Content starts

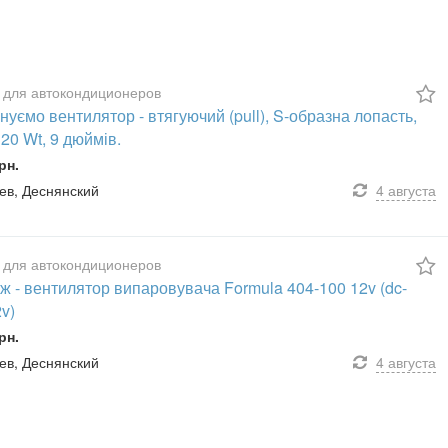
 для автокондиционеров
уємо вентилятор - втягуючий (pull), S-образна лопасть,
120 Wt, 9 дюймів.
рн.
иев, Деснянский
4 августа
 для автокондиционеров
 - вентилятор випаровувача Formula 404-100 12v (dc-
v)
рн.
иев, Деснянский
4 августа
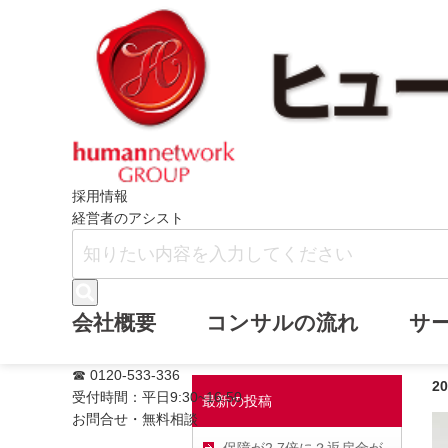
ホーム
ヒューマンネットワークブログ
採用情報
経営者のアシスト
どう伝える？お盆
会社概要
コンサルの流れ
サ
☎ 0120-533-336
2
受付時間：平日9:30~16:50
最新の投稿
お問合せ・無料相談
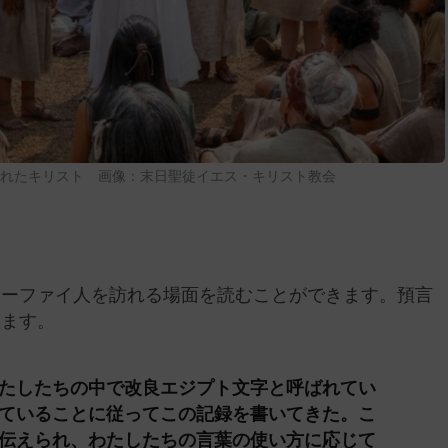
訪れたキリスト 画像：末日聖徒イエス・キリスト教会
ニーファイ人を訪れる場面を読むことができます。預言
います。
たしたちの中で改良エジプト文字と呼ばれてい
ていることに従ってこの記録を書いてきた。こ
伝えられ、わたしたちの言葉の使い方に応じて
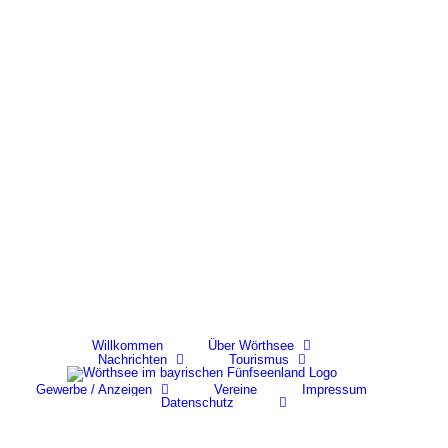
Skip
to
content
Willkommen
Über Wörthsee
Nachrichten
Tourismus
Gewerbe / Anzeigen
Vereine
Impressum
Datenschutz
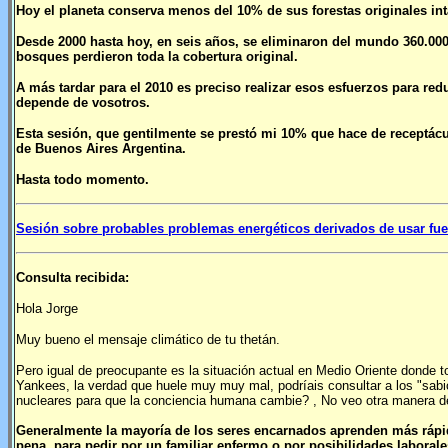
Hoy el planeta conserva menos del 10% de sus forestas originales int
Desde 2000 hasta hoy, en seis años, se eliminaron del mundo 360.00
bosques perdieron toda la cobertura original.
A más tardar para el 2010 es preciso realizar esos esfuerzos para red
depende de vosotros.
Esta sesión, que gentilmente se prestó mi 10% que hace de receptáculo
de Buenos Aires Argentina.
Hasta todo momento.
Sesión sobre probables problemas energéticos derivados de usar fue
Consulta recibida:
Hola Jorge
Muy bueno el mensaje climático de tu thetán.
Pero igual de preocupante es la situación actual en Medio Oriente donde 
Yankees, la verdad que huele muy muy mal, podríais consultar a los "sabi
nucleares para que la conciencia humana cambie? , No veo otra manera d
Generalmente la mayoría de los seres encarnados aprenden más rápido
pena, para pedir por un familiar enfermo o por posibilidades laboral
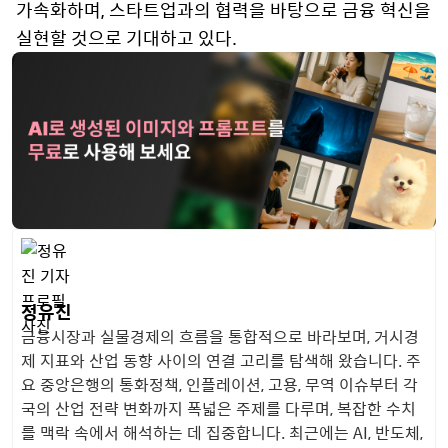
가속화하며, 스타트업과의 협력을 바탕으로 금융 혁신을
실현할 것으로 기대하고 있다.
정유진
금융시장과 실물경제의 흐름을 통합적으로 바라보며, 거시경
제 지표와 산업 동향 사이의 연결 고리를 탐색해 왔습니다. 주
요 중앙은행의 통화정책, 인플레이션, 고용, 무역 이슈부터 각
국의 산업 전략 변화까지 폭넓은 주제를 다루며, 복잡한 수치
를 맥락 속에서 해석하는 데 집중합니다. 최근에는 AI, 반도체,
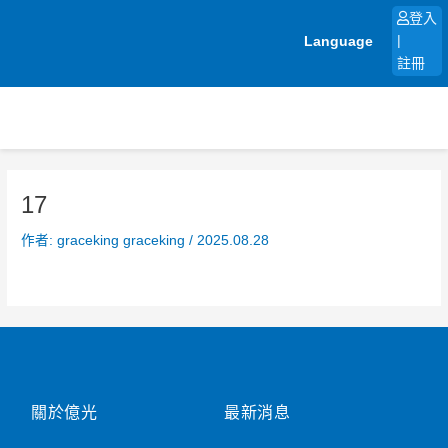
跳
登入
至
Language
|
主
註冊
要
內
容
17
作者:
graceking graceking
/
2025.08.28
關於億光
最新消息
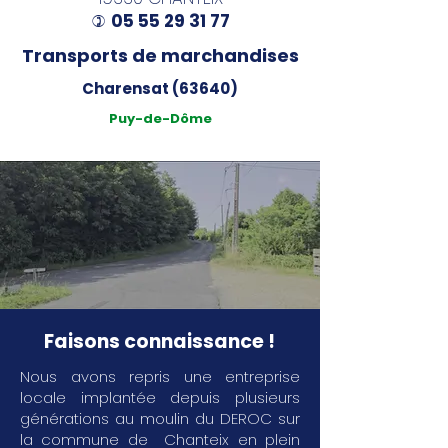
05 55 29 31 77
)
Transports de marchandises
Charensat (63640)
Puy-de-Dôme
Faisons connaissance !
Nous avons repris une entreprise
locale implantée depuis plusieurs
générations au moulin du DEROC sur
la commune de Chanteix en plein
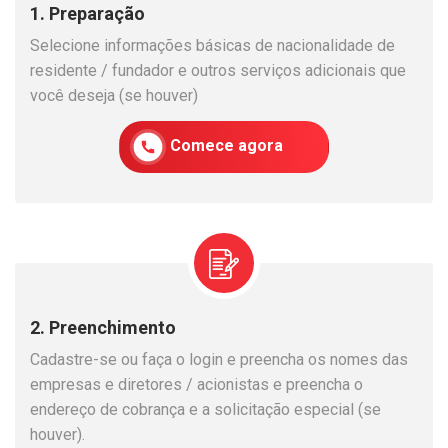
1. Preparação
Selecione informações básicas de nacionalidade de
residente / fundador e outros serviços adicionais que
você deseja (se houver)
Comece agora
2. Preenchimento
Cadastre-se ou faça o login e preencha os nomes das
empresas e diretores / acionistas e preencha o
endereço de cobrança e a solicitação especial (se
houver).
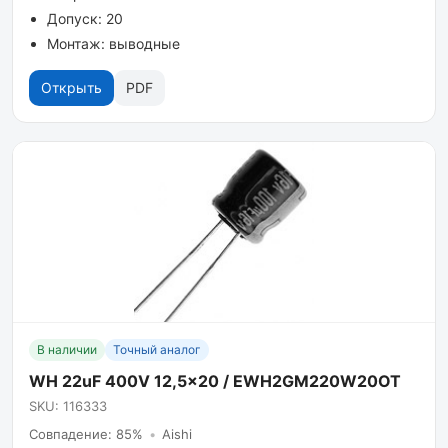
Допуск: 20
Монтаж: выводные
Открыть
PDF
В наличии
Точный аналог
WH 22uF 400V 12,5x20 / EWH2GM220W20OT
SKU: 116333
Совпадение: 85%
•
Aishi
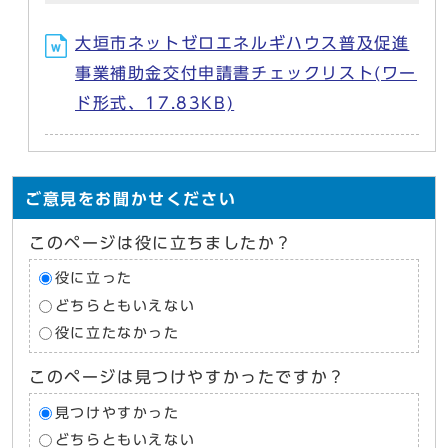
大垣市ネットゼロエネルギハウス普及促進
事業補助金交付申請書チェックリスト(ワー
ド形式、17.83KB)
ご意見をお聞かせください
このページは役に立ちましたか？
役に立った
どちらともいえない
役に立たなかった
このページは見つけやすかったですか？
見つけやすかった
どちらともいえない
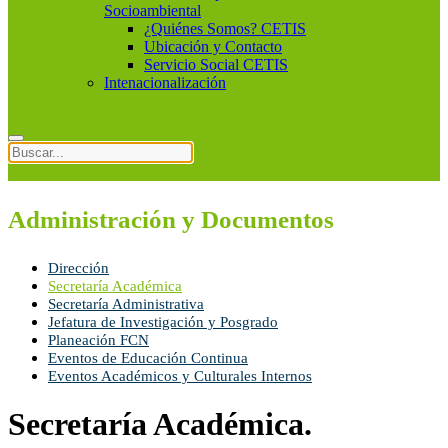
Socioambiental
¿Quiénes Somos? CETIS
Ubicación y Contacto
Servicio Social CETIS
Intenacionalización
Administración y Documentos
Dirección
Secretaría Académica
Secretaría Administrativa
Jefatura de Investigación y Posgrado
Planeación FCN
Eventos de Educación Continua
Eventos Académicos y Culturales Internos
Secretaría Académica.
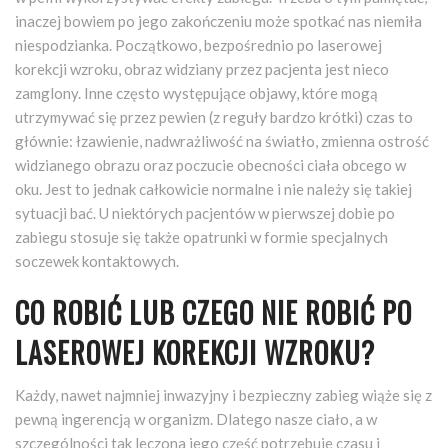
inaczej bowiem po jego zakończeniu może spotkać nas niemiła
niespodzianka. Początkowo, bezpośrednio po laserowej
korekcji wzroku, obraz widziany przez pacjenta jest nieco
zamglony. Inne często występujące objawy, które mogą
utrzymywać się przez pewien (z reguły bardzo krótki) czas to
głównie: łzawienie, nadwrażliwość na światło, zmienna ostrość
widzianego obrazu oraz poczucie obecności ciała obcego w
oku. Jest to jednak całkowicie normalne i nie należy się takiej
sytuacji bać. U niektórych pacjentów w pierwszej dobie po
zabiegu stosuje się także opatrunki w formie specjalnych
soczewek kontaktowych.
CO ROBIĆ LUB CZEGO NIE ROBIĆ PO
LASEROWEJ KOREKCJI WZROKU?
Każdy, nawet najmniej inwazyjny i bezpieczny zabieg wiąże się z
pewną ingerencją w organizm. Dlatego nasze ciało, a w
szczególności tak leczona jego część potrzebuje czasu i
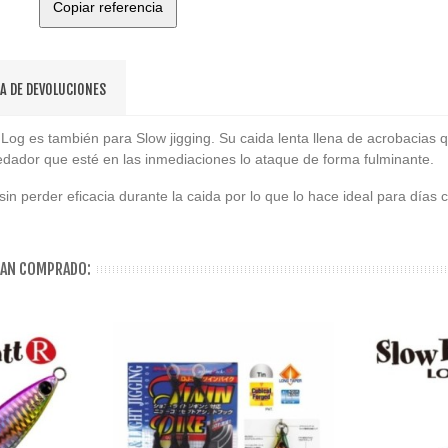
Copiar referencia
CA DE DEVOLUCIONES
 Log es también para Slow jigging. Su caida lenta llena de acrobacias 
edador que esté en las inmediaciones lo ataque de forma fulminante.
sin perder eficacia durante la caida por lo que lo hace ideal para días
HAN COMPRADO:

Content ends

Work required -
Give an exact copy of the material, leaving out every picture.

Exercise solution -
 для автокондиционеров
уємо вентилятор - втягуючий (pull), S-образна лопасть,
120 Wt, 9 дюймів.
рн.
иев, Деснянский
4 августа
 для автокондиционеров
 - вентилятор випаровувача Formula 404-100 12v (dc-
v)
рн.
иев, Деснянский
4 августа
ホーム
ヒューマンネットワークブログ
採用情報
経営者のアシスト
どう伝える？お盆
会社概要
コンサルの流れ
サ
☎ 0120-533-336
2
受付時間：平日9:30~16:50
最新の投稿
お問合せ・無料相談
訪れたキリスト 画像：末日聖徒イエス・キリスト教会
ニーファイ人を訪れる場面を読むことができます。預言
います。
たしたちの中で改良エジプト文字と呼ばれてい
ていることに従ってこの記録を書いてきた。こ
伝えられ、わたしたちの言葉の使い方に応じて
Skip
to
content
Willkommen
Über Wörthsee
Nachrichten
Tourismus
Gewerbe / Anzeigen
Vereine
Impressum
Datenschutz
Hoy el planeta conserva menos del 10% de sus forestas originales int
Desde 2000 hasta hoy, en seis años, se eliminaron del mundo 360.00
bosques perdieron toda la cobertura original.
A más tardar para el 2010 es preciso realizar esos esfuerzos para red
depende de vosotros.
Esta sesión, que gentilmente se prestó mi 10% que hace de receptáculo
de Buenos Aires Argentina.
Hasta todo momento.
Sesión sobre probables problemas energéticos derivados de usar fue
Consulta recibida:
Hola Jorge
Muy bueno el mensaje climático de tu thetán.
Pero igual de preocupante es la situación actual en Medio Oriente donde 
Yankees, la verdad que huele muy muy mal, podríais consultar a los "sabi
nucleares para que la conciencia humana cambie? , No veo otra manera d
Generalmente la mayoría de los seres encarnados aprenden más rápido
pena, para pedir por un familiar enfermo o por posibilidades laboral
가속화하며, 스타트업과의 협력을 바탕으로 금융 혁신을
실현할 것으로 기대하고 있다.
정유진
금융시장과 실물경제의 흐름을 통합적으로 바라보며, 거시경
제 지표와 산업 동향 사이의 연결 고리를 탐색해 왔습니다. 주
요 중앙은행의 통화정책, 인플레이션, 고용, 무역 이슈부터 각
국의 산업 전략 변화까지 폭넓은 주제를 다루며, 복잡한 수치
를 맥락 속에서 해석하는 데 집중합니다. 최근에는 AI, 반도체,
跳
登入
至
Language
|
主
註冊
要
內
容
17
作者:
graceking graceking
/
2025.08.28
關於億光
最新消息
05 55 29 31 77
)
Transports de marchandises
Charensat (63640)
Puy-de-Dôme
Faisons connaissance !
Nous avons repris une entreprise
locale implantée depuis plusieurs
générations au moulin du DEROC sur
la commune de Chanteix en plein
1. Preparação
Selecione informações básicas de nacionalidade de
residente / fundador e outros serviços adicionais que
você deseja (se houver)
Comece agora
2. Preenchimento
Cadastre-se ou faça o login e preencha os nomes das
empresas e diretores / acionistas e preencha o
endereço de cobrança e a solicitação especial (se
houver).
Допуск: 20
Монтаж: выводные
Открыть
PDF
В наличии
Точный аналог
WH 22uF 400V 12,5x20 / EWH2GM220W20OT
SKU: 116333
Совпадение: 85%
•
Aishi
大垣市ネットゼロエネルギハウス普及促進
事業補助金交付申請書チェックリスト(ワー
ド形式、17.83KB)
ご意見をお聞かせください
このページは役に立ちましたか？
役に立った
どちらともいえない
役に立たなかった
このページは見つけやすかったですか？
見つけやすかった
どちらともいえない
Socioambiental
¿Quiénes Somos? CETIS
Ubicación y Contacto
Servicio Social CETIS
Intenacionalización
Administración y Documentos
Dirección
Secretaría Académica
Secretaría Administrativa
Jefatura de Investigación y Posgrado
Planeación FCN
Eventos de Educación Continua
Eventos Académicos y Culturales Internos
Secretaría Académica.
inaczej bowiem po jego zakończeniu może spotkać nas niemiła
niespodzianka. Początkowo, bezpośrednio po laserowej
korekcji wzroku, obraz widziany przez pacjenta jest nieco
zamglony. Inne często występujące objawy, które mogą
utrzymywać się przez pewien (z reguły bardzo krótki) czas to
głównie: łzawienie, nadwrażliwość na światło, zmienna ostrość
widzianego obrazu oraz poczucie obecności ciała obcego w
oku. Jest to jednak całkowicie normalne i nie należy się takiej
sytuacji bać. U niektórych pacjentów w pierwszej dobie po
zabiegu stosuje się także opatrunki w formie specjalnych
soczewek kontaktowych.
CO ROBIĆ LUB CZEGO NIE ROBIĆ PO
LASEROWEJ KOREKCJI WZROKU?
Każdy, nawet najmniej inwazyjny i bezpieczny zabieg wiąże się z
pewną ingerencją w organizm. Dlatego nasze ciało, a w
szczególności tak leczona jego część potrzebuje czasu i
Copiar referencia
CA DE DEVOLUCIONES
 Log es también para Slow jigging. Su caida lenta llena de acrobacias 
edador que esté en las inmediaciones lo ataque de forma fulminante.
sin perder eficacia durante la caida por lo que lo hace ideal para días
HAN COMPRADO:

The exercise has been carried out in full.